Come correttamente, seppur sinteticamente, affermato nel provvedimento impugnato, la Circolare più volte menzionata, con le due disposizioni esaminate, non impone affatto, nei confronti dei detenuti sottoposti a regime differenziato, limitazioni irragionevoli sul piano trattamentale, tali da risolversi in un supplemento di ingiustificata afflittività o, addirittura, destinate a connotarsi in termini di contrarietà al senso di umanità, come riconosciuto dalla Corte costituzionale nella sentenza n. 186 del 2018 e, ancor prima, nella sentenza n. 351 del 1996, ma obbediscono, come già detto, alla esigenza di tutela dell’incolumità della salute del detenuto/internato, dei compagni di cella e degli operatori penitenziari, da preservare in un orario, come quello notturno, in cui, per intuibili ragioni, la vigilanza degli addetti è meno stringente.

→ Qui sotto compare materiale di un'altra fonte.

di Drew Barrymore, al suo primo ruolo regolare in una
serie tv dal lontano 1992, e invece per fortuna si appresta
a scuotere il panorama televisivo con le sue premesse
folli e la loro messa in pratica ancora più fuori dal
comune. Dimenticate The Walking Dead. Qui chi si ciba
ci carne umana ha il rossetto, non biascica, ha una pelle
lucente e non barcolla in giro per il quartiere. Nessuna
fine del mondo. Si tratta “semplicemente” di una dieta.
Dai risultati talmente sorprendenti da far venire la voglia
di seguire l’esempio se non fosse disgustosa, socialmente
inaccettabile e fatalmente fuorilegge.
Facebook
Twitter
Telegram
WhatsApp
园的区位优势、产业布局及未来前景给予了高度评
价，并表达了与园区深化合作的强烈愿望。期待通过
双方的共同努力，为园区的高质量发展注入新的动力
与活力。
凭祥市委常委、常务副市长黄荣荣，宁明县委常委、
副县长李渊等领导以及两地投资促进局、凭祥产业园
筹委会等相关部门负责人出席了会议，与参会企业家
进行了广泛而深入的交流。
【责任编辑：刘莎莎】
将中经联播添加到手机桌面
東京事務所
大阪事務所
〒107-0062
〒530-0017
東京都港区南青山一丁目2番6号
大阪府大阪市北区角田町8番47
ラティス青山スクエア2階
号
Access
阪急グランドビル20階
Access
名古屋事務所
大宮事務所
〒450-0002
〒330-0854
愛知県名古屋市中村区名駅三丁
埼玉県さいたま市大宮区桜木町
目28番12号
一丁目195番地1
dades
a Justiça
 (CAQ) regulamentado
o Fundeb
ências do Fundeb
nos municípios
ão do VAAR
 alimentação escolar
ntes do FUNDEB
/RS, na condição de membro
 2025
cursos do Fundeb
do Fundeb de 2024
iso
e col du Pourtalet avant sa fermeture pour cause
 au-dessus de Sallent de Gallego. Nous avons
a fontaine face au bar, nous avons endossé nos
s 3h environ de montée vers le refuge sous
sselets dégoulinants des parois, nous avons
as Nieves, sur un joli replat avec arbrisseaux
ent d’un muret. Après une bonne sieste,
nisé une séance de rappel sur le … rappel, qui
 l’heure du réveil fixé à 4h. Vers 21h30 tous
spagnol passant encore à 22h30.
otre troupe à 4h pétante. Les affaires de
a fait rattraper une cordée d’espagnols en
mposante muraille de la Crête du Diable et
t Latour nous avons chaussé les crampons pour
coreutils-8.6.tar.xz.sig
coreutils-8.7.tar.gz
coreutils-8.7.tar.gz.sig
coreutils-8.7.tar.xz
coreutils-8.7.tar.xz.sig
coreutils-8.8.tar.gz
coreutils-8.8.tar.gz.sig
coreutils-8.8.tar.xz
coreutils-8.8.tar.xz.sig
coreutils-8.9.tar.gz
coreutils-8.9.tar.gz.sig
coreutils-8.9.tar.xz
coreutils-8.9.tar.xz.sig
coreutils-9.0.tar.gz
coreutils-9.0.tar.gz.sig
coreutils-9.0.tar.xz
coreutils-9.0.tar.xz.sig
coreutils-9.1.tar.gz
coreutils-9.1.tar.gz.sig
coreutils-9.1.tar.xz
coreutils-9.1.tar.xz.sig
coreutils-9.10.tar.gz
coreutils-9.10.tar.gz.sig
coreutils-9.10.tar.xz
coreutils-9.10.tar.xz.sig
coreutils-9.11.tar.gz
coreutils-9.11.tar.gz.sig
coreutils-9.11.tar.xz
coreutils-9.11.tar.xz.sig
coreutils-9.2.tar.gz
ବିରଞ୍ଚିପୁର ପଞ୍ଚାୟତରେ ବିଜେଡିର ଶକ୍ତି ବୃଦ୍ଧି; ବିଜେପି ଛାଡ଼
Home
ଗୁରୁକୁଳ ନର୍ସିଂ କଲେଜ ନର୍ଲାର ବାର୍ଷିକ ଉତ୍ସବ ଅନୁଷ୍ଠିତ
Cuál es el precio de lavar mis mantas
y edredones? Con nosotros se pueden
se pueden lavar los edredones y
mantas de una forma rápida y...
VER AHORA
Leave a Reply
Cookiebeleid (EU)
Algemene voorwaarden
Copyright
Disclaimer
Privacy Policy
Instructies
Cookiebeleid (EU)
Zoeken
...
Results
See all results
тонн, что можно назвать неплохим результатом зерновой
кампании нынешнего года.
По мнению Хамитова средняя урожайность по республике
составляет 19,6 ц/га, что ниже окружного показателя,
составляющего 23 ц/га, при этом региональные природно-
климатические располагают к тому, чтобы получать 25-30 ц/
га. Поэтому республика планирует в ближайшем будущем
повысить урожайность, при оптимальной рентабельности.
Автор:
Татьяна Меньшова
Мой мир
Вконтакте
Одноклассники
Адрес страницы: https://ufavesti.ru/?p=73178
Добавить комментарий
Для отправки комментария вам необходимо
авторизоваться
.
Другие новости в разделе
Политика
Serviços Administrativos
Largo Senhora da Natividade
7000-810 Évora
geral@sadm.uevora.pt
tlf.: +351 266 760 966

La difesa di COGNOME, tra l’altro, trascura di considerare che la giurisprudenza di legittimità, anche in relazione alle tredici ore giornaliere in cui è consentito al detenuto in regime differenziato di utilizzare pentolame e fornello a gas, ha ritenuto ragionevole e legittima la disposizione del regolamento d’istituto che, incidendo sulle sole modalità di esercizio del relativo diritto, stabilisca il divieto di cottura dei cibi in determinate fasce orarie, a condizione che siffatto divieto trovi plausibile giustificazione in determinate esigenze logistiche ed organizzative dell’Amministrazione penitenziaria e non si traduca, invece, in un mezzo per ottenere, attraverso la differenza di regolamentazione, una maggiore afflittività della detenzione (Sez. 1, n. 43528 del 28/06/2023, Rv. 285204 – 01).

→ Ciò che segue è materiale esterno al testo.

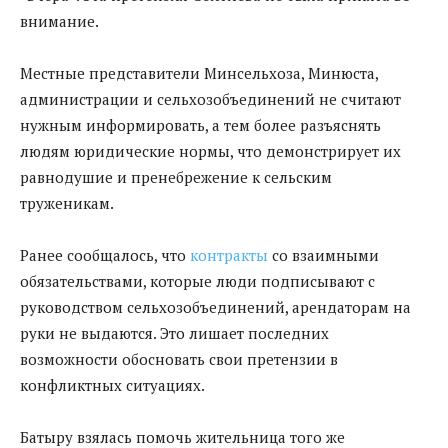
внимание.
Местные представители Минсельхоза, Минюста,
администрации и сельхозобъединений не считают
нужным информировать, а тем более разъяснять
людям юридические нормы, что демонстрирует их
равнодушие и пренебрежение к сельским
труженикам.
Ранее сообщалось, что
контракты
со взаимными
обязательствами, которые люди подписывают с
руководством сельхозобъединений, арендаторам на
руки не выдаются. Это лишает последних
возможности обосновать свои претензии в
конфликтных ситуациях.
Батыру взялась помочь жительница того же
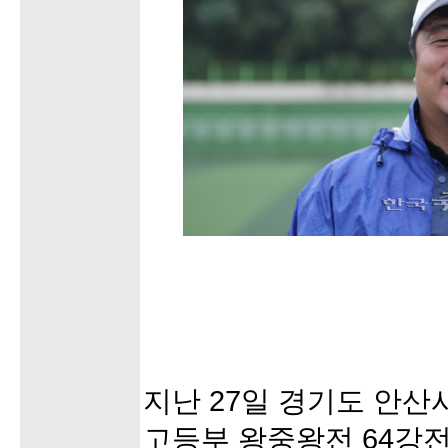
지난 27일 경기도 안
고등부 왕중왕전 64강전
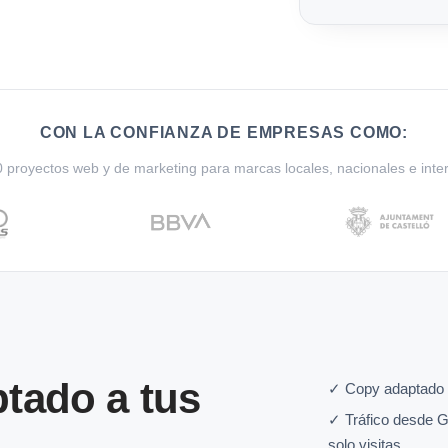
CON LA CONFIANZA DE EMPRESAS COMO:
proyectos web y de marketing para marcas locales, nacionales e inte
tado a tus
✓ Copy adaptado 
✓ Tráfico desde G
solo visitas.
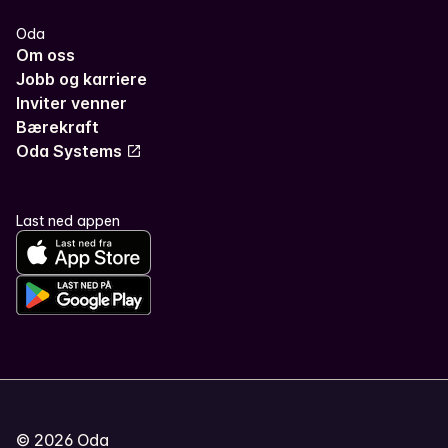
Oda
Om oss
Jobb og karriere
Inviter venner
Bærekraft
Oda Systems
Last ned appen
©
2026
Oda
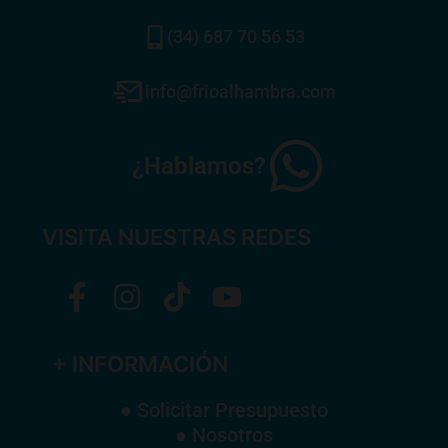
(34) 687 70 56 53
info@frioalhambra.com
¿Hablamos?
VISITA NUESTRAS REDES
+ INFORMACIÓN
● Solicitar Presupuesto
● Nosotros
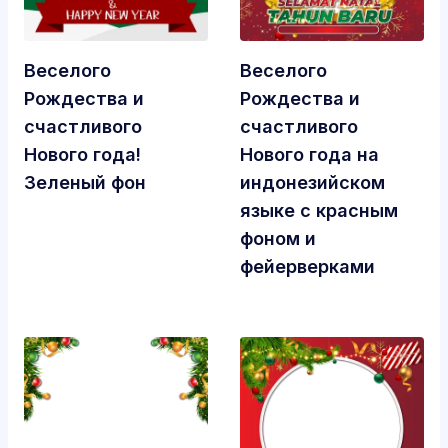
Веселого
Веселого
Рождества и
Рождества и
счастливого
счастливого
Нового года!
Нового года на
Зеленый фон
индонезийском
языке с красным
фоном и
фейерверками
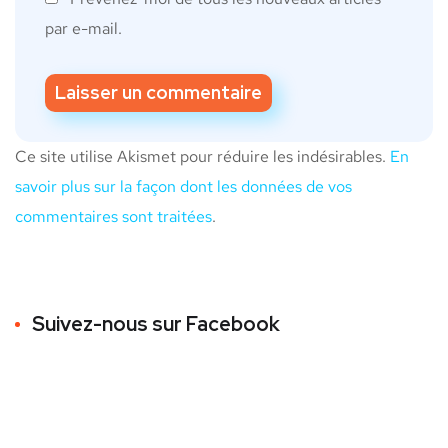
par e-mail.
Ce site utilise Akismet pour réduire les indésirables.
En
savoir plus sur la façon dont les données de vos
commentaires sont traitées
.
Suivez-nous sur Facebook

Nella appena descritta situazione, così come, a maggior ragione, in quella di cui si duole il ricorrente, le limitazioni previste non incidono sulla sussistenza del diritto soggettivo ad una sana alimentazione, adeguatamente esercitabile nell’ampia fascia temporale di tredici ore già indicata, ma si risolvono in ragionevoli restrizioni capaci di incidere sulle sole modalità di esercizio del diritto de quo.

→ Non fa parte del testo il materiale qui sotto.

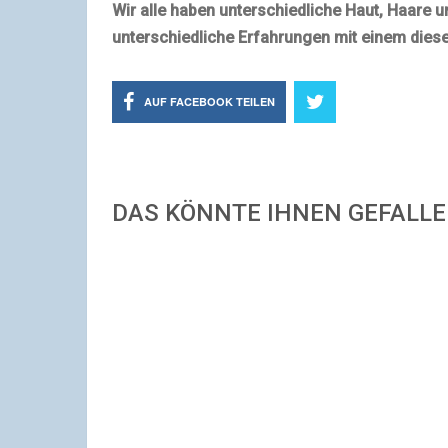
Wir alle haben unterschiedliche Haut, Haare 
unterschiedliche Erfahrungen mit einem diese
AUF FACEBOOK TEILEN
DAS KÖNNTE IHNEN GEFALL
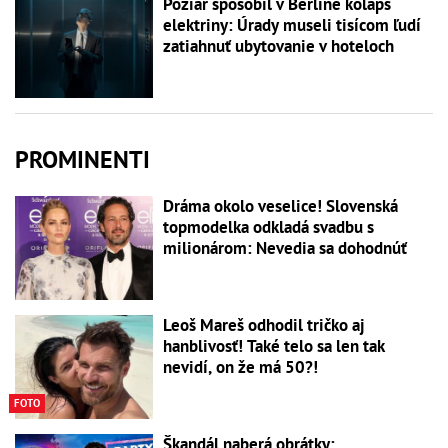
Požiar spôsobil v Berlíne kolaps
elektriny: Úrady museli tisícom ľudí
zatiahnuť ubytovanie v hoteloch
PROMINENTI
Dráma okolo veselice! Slovenská
topmodelka odkladá svadbu s
milionárom: Nevedia sa dohodnúť
Leoš Mareš odhodil tričko aj
hanblivosť! Také telo sa len tak
nevidí, on že má 50?!
FOTO
Škandál naberá obrátky:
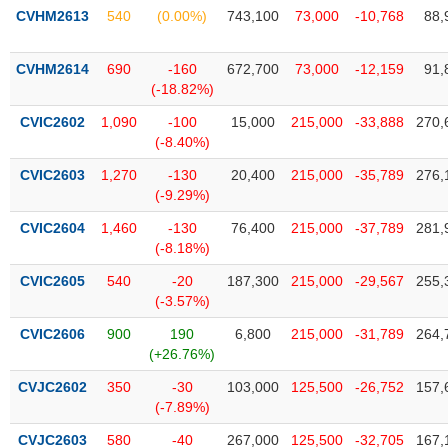
phân
CVHM2613
540
(0.00%)
743,100
73,000
-10,768
88,
tích
(-)
CVHM2614
690
-160
672,700
73,000
-12,159
91,
(-18.82%)
Thuật
ngữ
CVIC2602
1,090
-100
15,000
215,000
-33,888
270,
(-)
(-8.40%)
CVIC2603
1,270
-130
20,400
215,000
-35,789
276,
(-9.29%)
Dịch
vụ
CVIC2604
1,460
-130
76,400
215,000
-37,789
281,
(-)
(-8.18%)
CVIC2605
540
-20
187,300
215,000
-29,567
255,
Đào
(-3.57%)
tạo
CVIC2606
900
190
6,800
215,000
-31,789
264,
(+26.76%)
CVJC2602
350
-30
103,000
125,500
-26,752
157,
(-7.89%)
Sách
tài
CVJC2603
580
-40
267,000
125,500
-32,705
167,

In conclusione, il giudice di merito ha correttamente qualificato come generico, ai sensi dell’art. 35, comma 1, n. 5), Ord. pen., il reclamo proposto dal detenuto, sicché va, di conseguenza, dichiarato inammissibile il ricorso per cassazione dal medesimo proposto.
Dalla declaratoria di inammissibilità discende la condanna del ricorrente al pagamento delle spese processuali e, in assenza di ipotesi di esonero, al versamento di una somma in favore della Cassa delle ammende, che si stima equo indicare in euro tremila.
Dichiara inammissibile il ricorso e condanna il ricorrente al pagamento delle spese processuali e della somma di euro tremila in favore della Cassa dell ammende.